LeetCode: 109. Convert Sorted List to Binary Search Tree

The Problem

Given the head of a singly linked list where elements are sorted in ascending order, convert it to a height-balanced binary search tree.

Input: head = [-10,-3,0,5,9]
Output: [0,-3,9,-10,null,5]
Explanation: One possible answer is [0,-3,9,-10,null,5], which represents the shown height balanced BST.

Constraints:

• The number of nodes in head is in the range [0, 2 * 104].
• -105 <= Node.val <= 105

Solution

We opted for a recursive approach to tackle this problem, and upon evaluating our solution on the LeetCode platform, we achieved the following outcome:

Here's the code that led us to this result.

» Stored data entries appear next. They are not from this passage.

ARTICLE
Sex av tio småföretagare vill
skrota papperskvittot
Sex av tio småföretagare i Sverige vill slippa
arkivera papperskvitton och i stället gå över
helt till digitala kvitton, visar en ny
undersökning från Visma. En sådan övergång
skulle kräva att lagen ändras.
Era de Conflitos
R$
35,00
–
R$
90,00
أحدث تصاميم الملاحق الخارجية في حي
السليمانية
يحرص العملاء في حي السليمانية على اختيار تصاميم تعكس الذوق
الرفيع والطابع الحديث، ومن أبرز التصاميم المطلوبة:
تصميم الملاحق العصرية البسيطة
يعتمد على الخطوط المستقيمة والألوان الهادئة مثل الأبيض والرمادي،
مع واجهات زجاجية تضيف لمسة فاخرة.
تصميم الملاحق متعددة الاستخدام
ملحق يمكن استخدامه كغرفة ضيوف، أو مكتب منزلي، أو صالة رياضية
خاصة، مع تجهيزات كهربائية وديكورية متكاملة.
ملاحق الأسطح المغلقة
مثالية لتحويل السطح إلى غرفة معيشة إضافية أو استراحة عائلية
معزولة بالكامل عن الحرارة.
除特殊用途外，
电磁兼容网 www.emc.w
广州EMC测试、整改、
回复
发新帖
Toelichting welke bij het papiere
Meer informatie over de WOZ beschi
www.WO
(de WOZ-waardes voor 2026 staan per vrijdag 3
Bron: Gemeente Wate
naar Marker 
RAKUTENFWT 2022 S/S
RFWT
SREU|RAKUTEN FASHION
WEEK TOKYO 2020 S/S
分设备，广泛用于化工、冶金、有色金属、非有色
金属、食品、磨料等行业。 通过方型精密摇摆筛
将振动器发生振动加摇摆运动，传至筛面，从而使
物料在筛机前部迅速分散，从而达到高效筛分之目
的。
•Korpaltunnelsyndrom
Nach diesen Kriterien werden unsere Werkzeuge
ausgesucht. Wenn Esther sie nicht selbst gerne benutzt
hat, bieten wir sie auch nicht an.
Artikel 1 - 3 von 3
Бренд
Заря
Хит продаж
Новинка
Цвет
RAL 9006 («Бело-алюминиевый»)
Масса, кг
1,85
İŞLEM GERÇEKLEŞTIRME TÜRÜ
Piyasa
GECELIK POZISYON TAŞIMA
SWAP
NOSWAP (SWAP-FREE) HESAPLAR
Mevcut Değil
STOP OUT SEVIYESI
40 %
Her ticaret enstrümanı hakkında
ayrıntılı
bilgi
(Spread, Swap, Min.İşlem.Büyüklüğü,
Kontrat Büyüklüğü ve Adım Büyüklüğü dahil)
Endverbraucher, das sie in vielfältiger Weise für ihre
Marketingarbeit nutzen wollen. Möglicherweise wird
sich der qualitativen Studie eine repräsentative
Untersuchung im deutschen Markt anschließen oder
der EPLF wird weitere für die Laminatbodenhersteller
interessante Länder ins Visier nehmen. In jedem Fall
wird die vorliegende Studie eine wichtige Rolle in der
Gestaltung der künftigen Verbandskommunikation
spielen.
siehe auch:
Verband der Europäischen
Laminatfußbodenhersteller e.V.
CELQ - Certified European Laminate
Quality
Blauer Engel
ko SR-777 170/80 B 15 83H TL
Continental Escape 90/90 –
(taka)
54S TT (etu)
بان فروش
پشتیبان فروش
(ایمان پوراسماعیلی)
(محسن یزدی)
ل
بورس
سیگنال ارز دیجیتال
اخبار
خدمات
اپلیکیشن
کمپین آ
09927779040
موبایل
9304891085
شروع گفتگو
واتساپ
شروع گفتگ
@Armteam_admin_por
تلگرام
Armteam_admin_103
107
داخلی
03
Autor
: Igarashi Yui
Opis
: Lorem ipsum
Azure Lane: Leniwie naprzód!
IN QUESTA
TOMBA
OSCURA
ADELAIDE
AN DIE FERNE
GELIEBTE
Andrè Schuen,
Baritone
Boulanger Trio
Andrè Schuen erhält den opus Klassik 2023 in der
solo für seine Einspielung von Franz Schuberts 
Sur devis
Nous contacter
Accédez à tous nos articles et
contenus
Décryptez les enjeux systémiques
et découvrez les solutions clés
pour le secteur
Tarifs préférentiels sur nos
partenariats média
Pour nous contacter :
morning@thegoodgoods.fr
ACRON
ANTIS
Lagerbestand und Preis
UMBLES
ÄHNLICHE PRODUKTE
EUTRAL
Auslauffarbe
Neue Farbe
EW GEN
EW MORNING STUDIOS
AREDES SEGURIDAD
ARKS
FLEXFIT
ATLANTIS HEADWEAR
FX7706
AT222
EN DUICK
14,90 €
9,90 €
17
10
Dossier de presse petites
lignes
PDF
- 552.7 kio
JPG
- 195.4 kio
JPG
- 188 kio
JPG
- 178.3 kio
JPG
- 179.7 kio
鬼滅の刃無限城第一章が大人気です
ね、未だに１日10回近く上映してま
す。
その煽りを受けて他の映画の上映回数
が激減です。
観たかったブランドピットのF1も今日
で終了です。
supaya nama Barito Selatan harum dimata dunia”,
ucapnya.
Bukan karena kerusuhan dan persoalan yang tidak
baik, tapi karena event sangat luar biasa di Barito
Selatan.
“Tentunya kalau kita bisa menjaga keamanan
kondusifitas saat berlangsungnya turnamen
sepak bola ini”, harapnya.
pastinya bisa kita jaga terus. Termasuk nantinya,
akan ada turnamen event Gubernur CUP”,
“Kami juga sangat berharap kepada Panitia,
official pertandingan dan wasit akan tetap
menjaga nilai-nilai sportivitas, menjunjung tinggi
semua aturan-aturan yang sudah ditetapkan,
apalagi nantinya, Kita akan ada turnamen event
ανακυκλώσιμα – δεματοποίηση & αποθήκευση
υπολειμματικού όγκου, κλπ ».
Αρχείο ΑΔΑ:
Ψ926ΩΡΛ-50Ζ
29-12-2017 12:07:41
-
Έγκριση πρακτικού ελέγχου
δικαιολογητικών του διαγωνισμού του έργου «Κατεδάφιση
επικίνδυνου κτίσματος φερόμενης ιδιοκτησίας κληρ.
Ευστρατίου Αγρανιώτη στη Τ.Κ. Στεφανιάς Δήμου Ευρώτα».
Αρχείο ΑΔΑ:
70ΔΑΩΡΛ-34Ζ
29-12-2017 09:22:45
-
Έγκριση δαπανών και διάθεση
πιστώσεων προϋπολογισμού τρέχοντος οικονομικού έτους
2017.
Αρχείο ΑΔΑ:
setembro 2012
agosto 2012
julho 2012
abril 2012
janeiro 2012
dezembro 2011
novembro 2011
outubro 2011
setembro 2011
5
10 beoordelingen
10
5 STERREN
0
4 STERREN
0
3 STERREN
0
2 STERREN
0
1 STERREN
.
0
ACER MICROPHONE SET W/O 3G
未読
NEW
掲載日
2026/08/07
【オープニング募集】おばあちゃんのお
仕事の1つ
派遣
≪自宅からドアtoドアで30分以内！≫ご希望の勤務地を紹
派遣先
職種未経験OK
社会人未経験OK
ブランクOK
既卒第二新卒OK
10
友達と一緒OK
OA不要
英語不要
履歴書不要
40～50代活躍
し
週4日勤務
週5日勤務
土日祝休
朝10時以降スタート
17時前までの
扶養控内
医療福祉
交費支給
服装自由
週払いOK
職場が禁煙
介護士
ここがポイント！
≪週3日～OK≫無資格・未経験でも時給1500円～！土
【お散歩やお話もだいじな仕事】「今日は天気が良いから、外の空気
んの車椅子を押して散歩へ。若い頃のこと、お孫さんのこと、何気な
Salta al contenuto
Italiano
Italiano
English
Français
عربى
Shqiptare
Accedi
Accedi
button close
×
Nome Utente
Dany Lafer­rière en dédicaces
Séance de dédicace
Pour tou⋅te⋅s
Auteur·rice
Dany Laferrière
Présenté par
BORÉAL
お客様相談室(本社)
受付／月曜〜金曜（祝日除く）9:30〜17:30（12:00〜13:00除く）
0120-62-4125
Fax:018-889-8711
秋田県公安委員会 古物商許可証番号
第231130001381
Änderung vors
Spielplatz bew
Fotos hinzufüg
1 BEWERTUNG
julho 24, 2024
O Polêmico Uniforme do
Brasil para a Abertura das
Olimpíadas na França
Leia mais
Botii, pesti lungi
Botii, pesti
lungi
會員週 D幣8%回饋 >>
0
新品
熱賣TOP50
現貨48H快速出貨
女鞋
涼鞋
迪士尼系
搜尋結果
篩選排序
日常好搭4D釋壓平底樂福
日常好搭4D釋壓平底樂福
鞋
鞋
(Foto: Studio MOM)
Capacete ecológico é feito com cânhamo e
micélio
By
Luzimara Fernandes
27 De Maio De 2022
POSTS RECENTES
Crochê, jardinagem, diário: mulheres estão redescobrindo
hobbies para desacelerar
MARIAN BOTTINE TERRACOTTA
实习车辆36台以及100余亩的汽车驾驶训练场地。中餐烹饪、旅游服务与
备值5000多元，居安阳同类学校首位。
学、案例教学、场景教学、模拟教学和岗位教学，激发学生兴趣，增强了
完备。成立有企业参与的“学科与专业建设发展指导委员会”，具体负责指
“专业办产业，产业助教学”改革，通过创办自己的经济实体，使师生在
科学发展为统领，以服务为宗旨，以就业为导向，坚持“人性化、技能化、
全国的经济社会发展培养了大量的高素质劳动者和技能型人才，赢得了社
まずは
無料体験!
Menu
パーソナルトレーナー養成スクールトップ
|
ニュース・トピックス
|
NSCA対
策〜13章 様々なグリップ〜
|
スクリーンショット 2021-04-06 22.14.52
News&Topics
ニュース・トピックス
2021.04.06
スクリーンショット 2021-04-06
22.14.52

TreeNode* sortedListToBST(ListNode* head) {
    if (head == nullptr) return nullptr;

    if (head->next == nullptr) return new TreeNode(head->val);

    ListNode *slow = head, *fast = head, *prev = nullptr;

    while( fast != nullptr && fast->next != nullptr) {
        prev = slow;
        slow = slow->next;
        fast = fast->next->next;
    }

    if (prev != nullptr) prev->next = nullptr;

    TreeNode *node = new TreeNode(slow->val);
    node->left = sortedListToBST(head);
    node->right = sortedListToBST(slow->next);

    return node;
}

Let me break it down step by step:

Base Cases:

• If the list is empty (head is nullptr), it returns an empty tree (nullptr).
• If the list has only one element (head->next is nullptr), it creates a tree with that element as the root and returns it.

Finding the Middle Node:

• It uses two pointers, slow and fast, to find the middle node of the list. slow moves one step at a time, and fast moves two steps at a time.
• While they move through the list, prev keeps track of the node just before slow. This is important for splitting the list.

Splitting the List:

• When the loop finishes, prev points to the node just before the middle node (slow). The code disconnects the list at this point by setting prev->next to nullptr. This separates the list into two halves.

Creating the Tree Node:

• It creates a new tree node (node) with the value of the middle node (slow->val). This node becomes the root of the tree.

Recursion:

• It calls itself recursively to construct the left and right subtrees:
• The left subtree is constructed from the elements before the middle node (recursively calling sortedListToBST(head)).
• The right subtree is constructed from the elements after the middle node (recursively calling sortedListToBST(slow->next)).

Returning the Root Node:

• The function returns the node, which is the root of the balanced binary search tree that it created from the sorted linked list.